> **EXERCISE BRIEF**
The entries that follow include a run beginning at the line with "วันที่ 25 กพ" and ending at the line with "บัดนี้ ข้าพเจ้"; restate that run word for word and leave the rest out.

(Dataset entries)
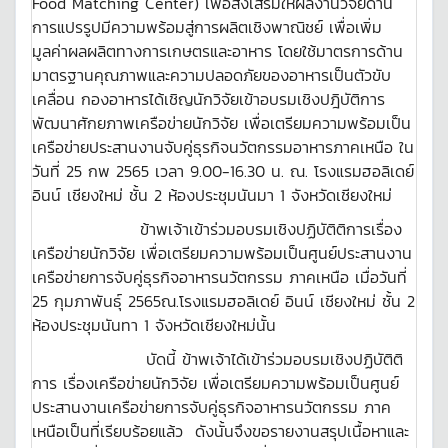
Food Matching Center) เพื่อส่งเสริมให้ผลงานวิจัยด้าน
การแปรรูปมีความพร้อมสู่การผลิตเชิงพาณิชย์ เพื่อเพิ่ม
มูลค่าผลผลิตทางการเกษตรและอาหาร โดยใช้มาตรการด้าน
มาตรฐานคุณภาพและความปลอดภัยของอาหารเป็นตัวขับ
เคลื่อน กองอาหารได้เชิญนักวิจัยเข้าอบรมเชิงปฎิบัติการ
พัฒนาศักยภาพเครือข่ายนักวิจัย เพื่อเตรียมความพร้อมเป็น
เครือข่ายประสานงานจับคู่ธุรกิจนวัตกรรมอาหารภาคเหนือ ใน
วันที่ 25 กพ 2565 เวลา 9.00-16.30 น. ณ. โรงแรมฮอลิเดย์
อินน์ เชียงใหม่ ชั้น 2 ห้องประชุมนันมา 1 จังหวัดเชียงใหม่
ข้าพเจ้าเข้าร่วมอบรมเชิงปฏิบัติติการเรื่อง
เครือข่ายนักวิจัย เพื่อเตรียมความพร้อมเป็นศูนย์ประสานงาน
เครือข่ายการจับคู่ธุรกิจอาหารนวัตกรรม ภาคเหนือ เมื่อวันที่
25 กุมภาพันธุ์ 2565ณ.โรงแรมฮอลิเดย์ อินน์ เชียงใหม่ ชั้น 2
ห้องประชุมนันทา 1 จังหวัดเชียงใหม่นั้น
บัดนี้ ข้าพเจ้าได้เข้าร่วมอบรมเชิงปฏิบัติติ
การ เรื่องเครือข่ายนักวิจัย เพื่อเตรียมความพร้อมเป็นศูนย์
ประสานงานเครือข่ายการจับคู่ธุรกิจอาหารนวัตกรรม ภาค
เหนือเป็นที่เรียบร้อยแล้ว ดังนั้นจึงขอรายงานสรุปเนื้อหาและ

---

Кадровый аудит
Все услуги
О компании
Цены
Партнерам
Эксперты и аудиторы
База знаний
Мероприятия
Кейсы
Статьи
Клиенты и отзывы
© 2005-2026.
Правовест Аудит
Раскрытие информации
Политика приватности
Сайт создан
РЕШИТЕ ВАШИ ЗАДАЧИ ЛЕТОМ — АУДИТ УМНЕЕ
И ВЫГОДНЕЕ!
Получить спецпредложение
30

> **TASK RESULT**
วันที่ 25 กพ 2565 เวลา 9.00-16.30 น. ณ. โรงแรมฮอลิเดย์
อินน์ เชียงใหม่ ชั้น 2 ห้องประชุมนันมา 1 จังหวัดเชียงใหม่
ข้าพเจ้าเข้าร่วมอบรมเชิงปฏิบัติติการเรื่อง
เครือข่ายนักวิจัย เพื่อเตรียมความพร้อมเป็นศูนย์ประสานงาน
เครือข่ายการจับคู่ธุรกิจอาหารนวัตกรรม ภาคเหนือ เมื่อวันที่
25 กุมภาพันธุ์ 2565ณ.โรงแรมฮอลิเดย์ อินน์ เชียงใหม่ ชั้น 2
ห้องประชุมนันทา 1 จังหวัดเชียงใหม่นั้น
บัดนี้ ข้าพเจ้าได้เข้าร่วมอบรมเชิงปฏิบัติติ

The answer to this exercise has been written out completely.